Replace inflationary pricing policies in Medicare Part B. Today, the Medicare Part B program powerfully incentivizes higher manufacturer prices, by rewarding physicians for prescribing costlier drugs, in the form of a 4.3% commission on a drug’s average selling price, or ASP. As we describe in What Medicare Can Learn From Other Countries on Drug Pricing, Congress and the U.S. Department of Health and Human Services should replace the ASP+4.3% formula with a reimbursement rate that is aligned with the international market price, such as the “most favored nation” price, for a given drug paid for by Medicare Part B. In September 2020, President Trump proposed such a system for both Medicare Parts B and D.
Level the playing field between drug manufacturers and payers. Certain northern European countries, like Germany and Switzerland, grant an antitrust exemption to insurers at the regional level who can band together to jointly negotiate prices with monopoly pharmaceutical companies. This balances the market between the monopoly supplier of a given medicine and the otherwise fragmented payer community. In 2019, then-Rep. Mark Meadows introduced a bill, the State-Based, Market-Oriented, Prescription Drug Negotiations Act, to achieve this goal.
Constraining biotech monopolies where competition is absent
In the absence of the above reforms—or even, in some cases, in their presence—branded biological drug manufacturers will take advantage of government-enforced monopolies to raise prices at double-digit rates.
Cap manufacturer subsidy inflation in Medicare Parts B and D. Medicare Parts B and D should not grow their reimbursement rates to monopoly drug manufacturers faster than the rate of general inflation (CPI-U). Doing so would keep seniors’ Medicare premiums in check and also save taxpayers billions of dollars per year. The Senate Finance Committee bill from 2019, the Prescription Drug Pricing Reduction Act, contemplates just such a move.

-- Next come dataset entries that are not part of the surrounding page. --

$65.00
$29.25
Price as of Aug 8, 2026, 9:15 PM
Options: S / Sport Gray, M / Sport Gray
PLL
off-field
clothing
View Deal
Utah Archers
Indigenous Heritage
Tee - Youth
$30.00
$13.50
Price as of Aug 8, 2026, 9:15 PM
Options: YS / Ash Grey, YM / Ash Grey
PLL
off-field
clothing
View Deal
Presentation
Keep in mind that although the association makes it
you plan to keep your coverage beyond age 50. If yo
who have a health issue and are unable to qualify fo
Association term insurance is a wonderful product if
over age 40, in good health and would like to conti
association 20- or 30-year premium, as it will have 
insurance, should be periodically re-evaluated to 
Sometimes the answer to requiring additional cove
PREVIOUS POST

Maximum exclusivity periods. Where biosimilar competition is impossible or unworkable, Peter Kolchinsky has proposed directly mandating significant decreases in the prices of biologic products, after a certain period of exclusivity has concluded (e.g. 10 years). Such an approach is likely unavoidable for gene therapies, and as Peter Bach and Mark Trusheim suggest, we may need to contemplate such policies for other biologic drugs where competition proves impossible.

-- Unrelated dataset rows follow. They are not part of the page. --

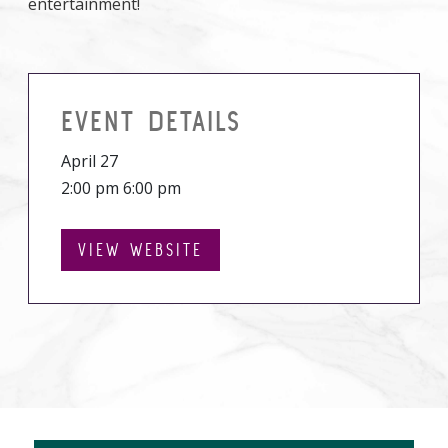
entertainment!
EVENT DETAILS
April 27
2:00 pm 6:00 pm
VIEW WEBSITE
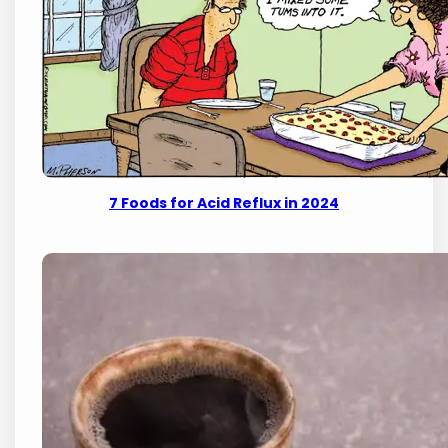
7 Foods for Acid Reflux in 2024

Restoring a free market for medicines will make them affordable
Contrary to the conventional wisdom, the U.S. is not a “free market” for pharmaceuticals. The federal government strictly regulates what drugs can come to market, and heavily subsidizes those that do. Regulations increase the cost of bringing drugs to market, and restrict competition for those already available. Subsidies incentivize manufacturers to raise their prices, because they know that patients will not directly feel most of the effects of those price increases.

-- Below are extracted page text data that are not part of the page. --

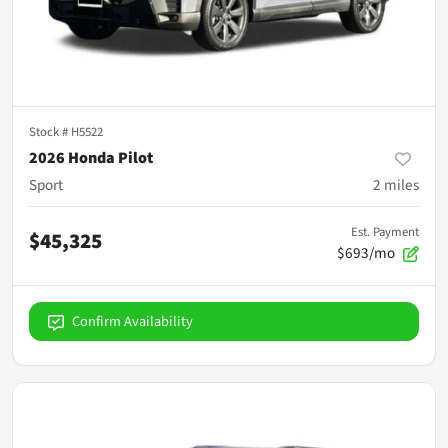
Stock #
H5522
2026 Honda Pilot
Sport
2
miles
Est. Payment
$45,325
$693/mo
Confirm Availability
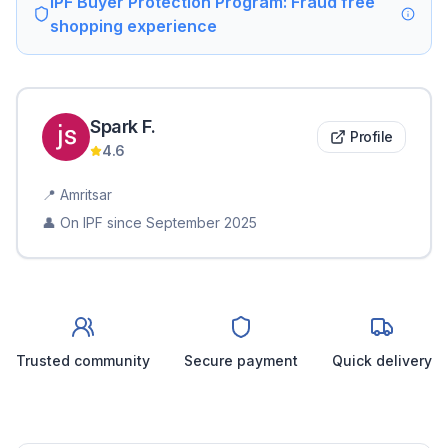
IPF Buyer Protection Program: Fraud free
shopping experience
Spark
F
.
Profile
4.6
📍
Amritsar
👤 On IPF since
September 2025
Trusted community
Secure payment
Quick delivery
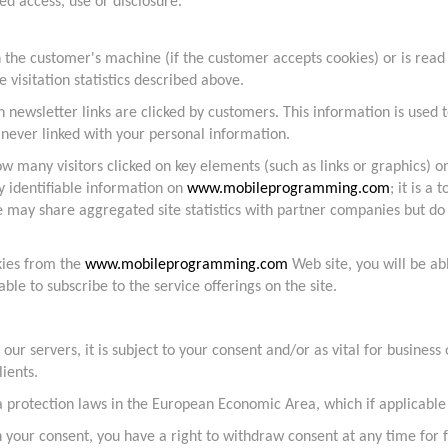
d access, use or disclosure.
 the customer's machine (if the customer accepts cookies) or is read i
te visitation statistics described above.
h newsletter links are clicked by customers. This information is use
 never linked with your personal information.
w many visitors clicked on key elements (such as links or graphics) o
y identifiable information on
www.mobileprogramming.com
; it is a
may share aggregated site statistics with partner companies but do 
kies from the
www.mobileprogramming.com
Web site, you will be ab
ble to subscribe to the service offerings on the site.
r servers, it is subject to your consent and/or as vital for business
lients.
rotection laws in the European Economic Area, which if applicable i
n your consent, you have a right to withdraw consent at any time for 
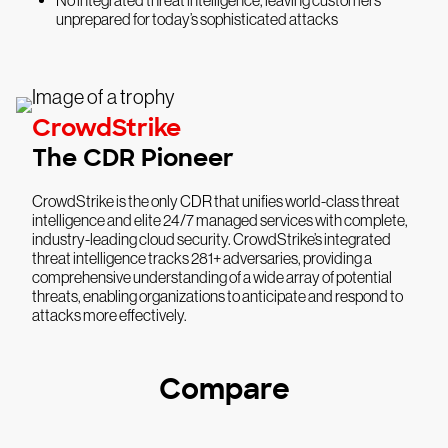
unprepared for today’s sophisticated attacks
CrowdStrike
The CDR Pioneer
CrowdStrike is the only CDR that unifies world-class threat
intelligence and elite 24/7 managed services with complete,
industry-leading cloud security. CrowdStrike’s integrated
threat intelligence tracks 281+ adversaries, providing a
comprehensive understanding of a wide array of potential
threats, enabling organizations to anticipate and respond to
attacks more effectively.
Compare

Most importantly, an array of federal laws create and enforce artificial monopolies that have nothing to do with actual innovation. Not all patents represent an equal amount of innovation, and yet all patents impose the same 20-year federal monopoly. Other laws—including the Biologics Price Competition and Innovation Act, the Orphan Drug Act, and the Food, Drug, & Cosmetic Act—impose additional monopolies and increase patient costs.
It is long past time for Congress and federal regulators to engage in a systematic reexamination of these costly inefficiencies. Affordable medicine for millions of U.S. patients hangs in the balance.